A Lewis man found not guilty of arson charges a little more than a year ago was ordered to pick up the tab for his intentional negligence in a residential fire at his ex-wife's house in 2008.
Appearing for a court trial before Clay Superior Court Judge J. Blaine Akers Thursday, John Brian Sebeck, 44, acted as his own attorney and presented no evidence and declined to testify on his own behalf during a civil lawsuit brought by Indiana Farm Bureau.
The insurance company filed the lawsuit on behalf of its client Teresa Sebeck, whose home was damaged in the fire.
According to court documents, shortly before 4 a.m., May 18, 2008, Teresa Sebeck was awakened by a smoke alarm inside her home at 5200 West County Road 600 South. Although Teresa was able to almost put the fire out before emergency personnel arrived on the scene, the rear interior and exterior part of her home was damaged by fire and other areas sustained heavy smoke, heat and water damage.
Because of the suspicious nature of the fire, the Clay County Sheriff's Department requested the assistance of the Indiana State Police and the Indiana State Fire Marshal's Office in the investigation, which was ruled arson.

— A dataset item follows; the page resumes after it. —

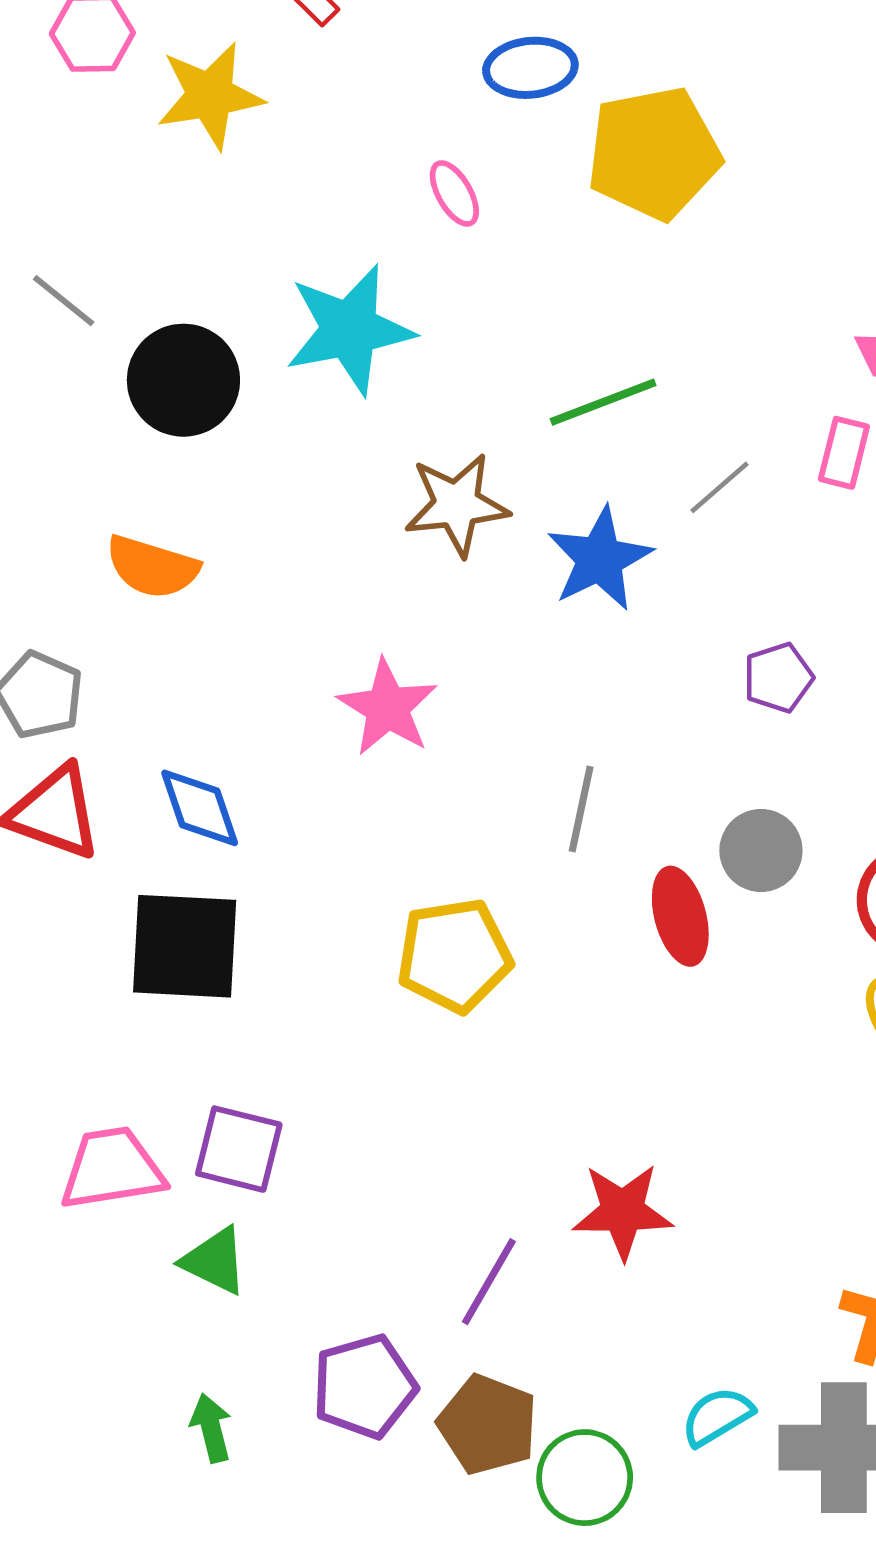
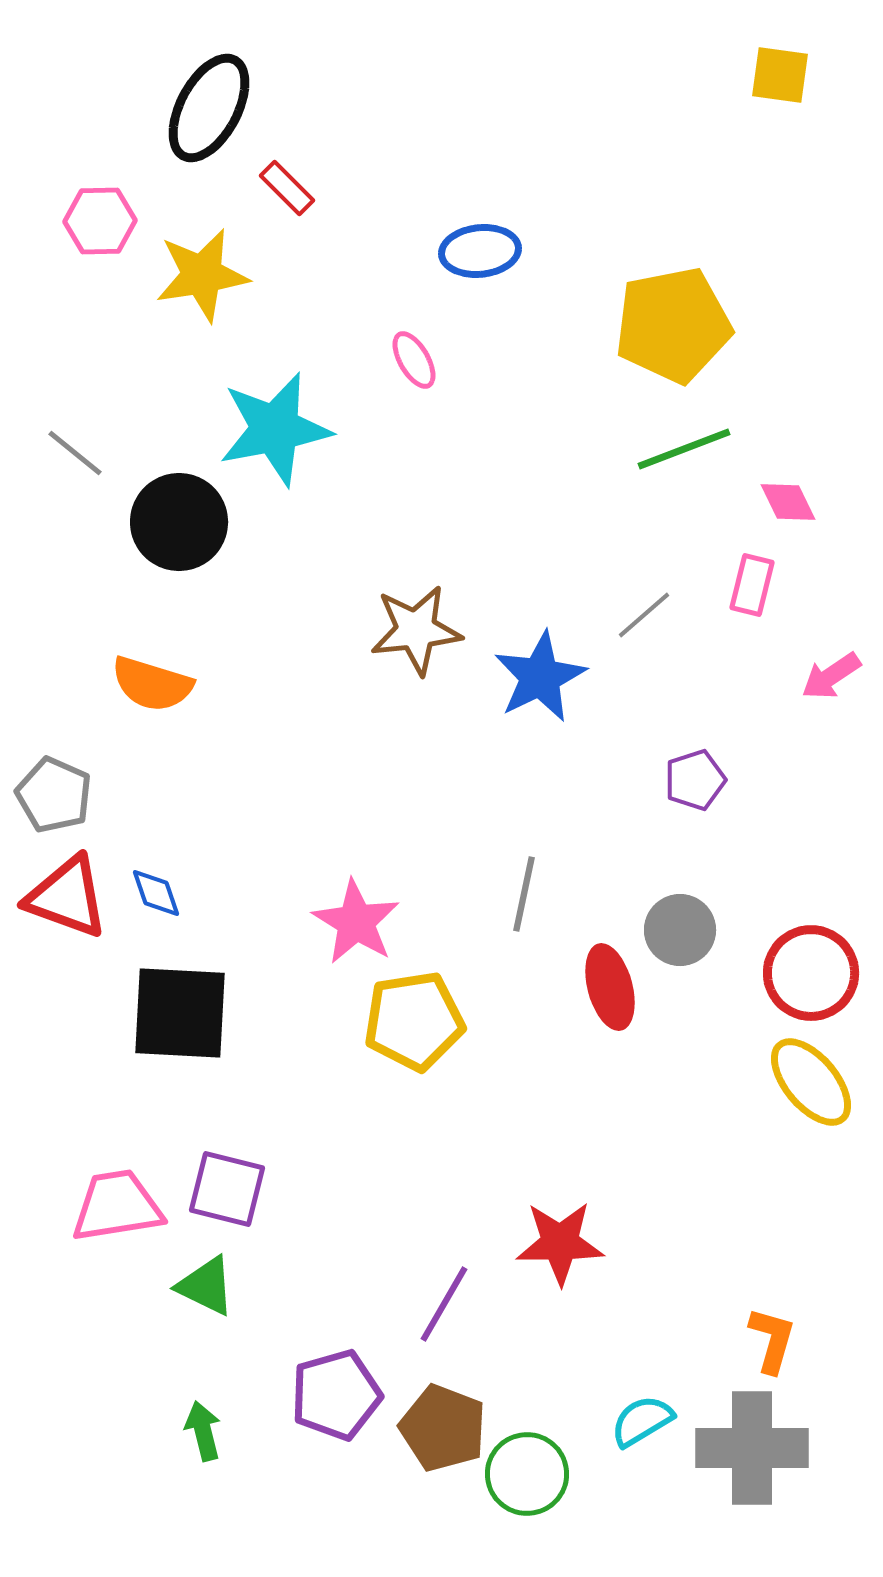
yellow pentagon: (654, 153) -> (673, 325), moved
cyan star: (349, 329) -> (275, 429), moved
green line: (603, 402) -> (684, 449), moved
pink star: (388, 708) -> (356, 922), moved
blue diamond: (200, 808) -> (156, 893), moved, size x0.7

Attorney Michelle Cobourn-Baurley told the court during her opening statement John and Teresa Sebeck continued their relationship even after they were divorced in Feb. 2008. But when the couple argued and Teresa refused to continue her involvement in the stressful relationship on May 17, John got mad.
"When Teresa wouldn't give him what he wanted, when she said 'No it's over,' John Sebeck got angry," Coburn-Baurley said. "So angry, he set fire to her house with her inside."
While Sebeck stood trial for criminal allegations of his involvement in the fire at his wife's home in Feb. 3, 2009, the jury was unable to find Sebeck "guilty of each element of the crime charged, beyond a reasonable doubt."
According to Coburn-Baurley, the plaintiff provided enough evidence that Sebeck exhibited motive, presence and opportunity as well as suspicious behavior after the fire that showed a fair preponderance of evidence he was guilty.
"According to Indiana Courts, the burden of proof is much lower in civil matters than criminal cases," Coburn-Baurley said during her closing arguments. "It is not necessary to be freed from all doubt, (a case) can be decided on whose side the weight of evidence preponderates and reasonable probability of truth. It was ruled out that there was no mystery person, no floating spark, no lightning strike in this case, the evidence shows that it's more than likely than not, that John Sebeck set this fire."
As with the rest of the trial, Sebeck did not provide the court with a closing statement, except to say he did not set fire to the house and was already proven innocent of arson charges.
Akers, who reminded Sebeck he could only consider credible evidence and testimony presented in the case, said the only evidence he could consider was that provided by the plaintiff.
"And I believe they met that burden," Akers said before finding Sebeck legally and financially responsible for the damage done by the fire, which totaled $61,138.56 (plus court costs).
Sebeck was notified of his right to appeal the case, but Akers recommended he seek the advice of a private attorney for the proper procedures to file the written motion necessary for the paperwork. If Sebeck was determined to be indigent, Akers said help to obtain free legal services was a possibility.
The next phase in the proceedings, according to Akers, Sebeck would be notified about his assets and ability to pay the judgment.
After the proceedings, Teresa Sebeck spoke briefly with The Brazil Times. While she was very disappointed with the way the previous criminal case was handled and the subsequent outcome, Teresa said she felt better about this case, but was too emotional to make an official statement.
During her testimony in the court proceedings, an emotional Teresa said, "I would have never believed my John, the man I married, would ever hurt me. I didn't hate John then, and I don't hate him now. The man there that night, he wasn't my John."